Some parents say they're concerned not enough children are getting vaccinated, and that is putting infants and other children at risk.
Three-year-old Tyler Grimm of Waverly laughs now, but recently he came down with the chicken pox.
"I had to keep him home from day care, his mother Lilah said.
Chicken pox was an inconvenience but more so a surprise to mother Lilah, because Tyler had been vaccinated against chicken pox, which made her concerned that not enough parents are immunizing their children.
"Because he was vaccinated, his case was very mild."
Dr. Brian Sims said, "When we start having a large number of children not being vaccinated, you're going to see a resurgence in diseases we're trying to prevent."
Sims at Covenant Medical Center in Waterloo says unfounded fears of a link between vaccines and autism have led fewer parents to immunize their children from deadly diseases.
"In Japan we have one in four children not getting vaccinated for anything. Specifically the measles, and so I'm aware the measles rates in japan are skyrocketing. Even deaths."
Sims says cases of measles have emerged in recent years in Iowa, and the rate of whooping cough increased 66 percent last year.
But co-founder of the National Vaccine Information Center Barbara Loe-Fisher said parents still have the right to decide whether to vaccinate or not.

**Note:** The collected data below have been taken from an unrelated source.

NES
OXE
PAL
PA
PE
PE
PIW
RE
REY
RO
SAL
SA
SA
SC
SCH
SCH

"We feel it's very important for parents to get all the information they can about the risks and complications of infectious diseases, the risks and complications of vaccines. And then sit down with their doctor, ask questions," she said.
Grimm says she does respect parents' rights, but she also wants to make them aware their child could transmit a dangerous disease.

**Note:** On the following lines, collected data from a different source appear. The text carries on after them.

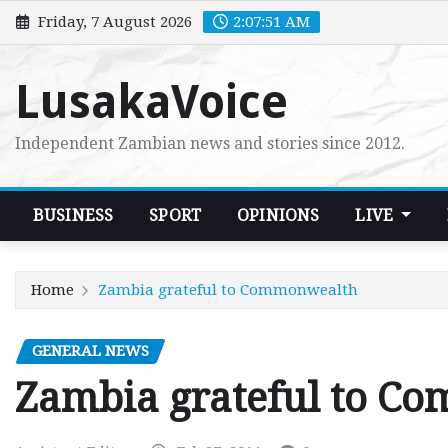
Skip
Friday, 7 August 2026
2:07:52 AM
to
content
LusakaVoice
Independent Zambian news and stories since 2012.
BUSINESS
SPORT
OPINIONS
LIVE
Home
Zambia grateful to Commonwealth
GENERAL NEWS
Zambia grateful to C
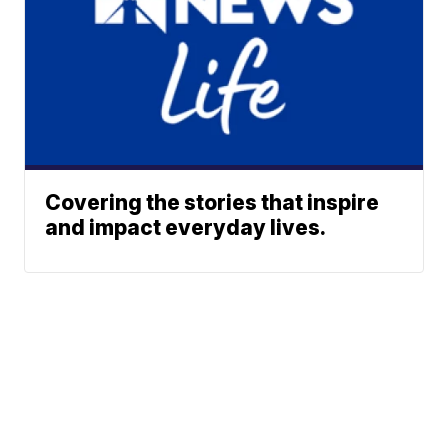
Covering the stories that inspire
and impact everyday lives.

"For a long time all these children's diseases were eradicated: mumps, measles, whooping cough, we all got our shots," she said. "It's just important to get your kids vaccinated."
Even though chicken pox is generally considered mild compared to other diseases, Dr. Sims said before the vaccine, 200 children would die each year in the U.S. from chicken pox-related infections.
Now after the vaccine, that number has gone down to 20 deaths. Doctors say vaccination risks are increasingly small. Possible reactions include a fever or swelling near the vaccination site.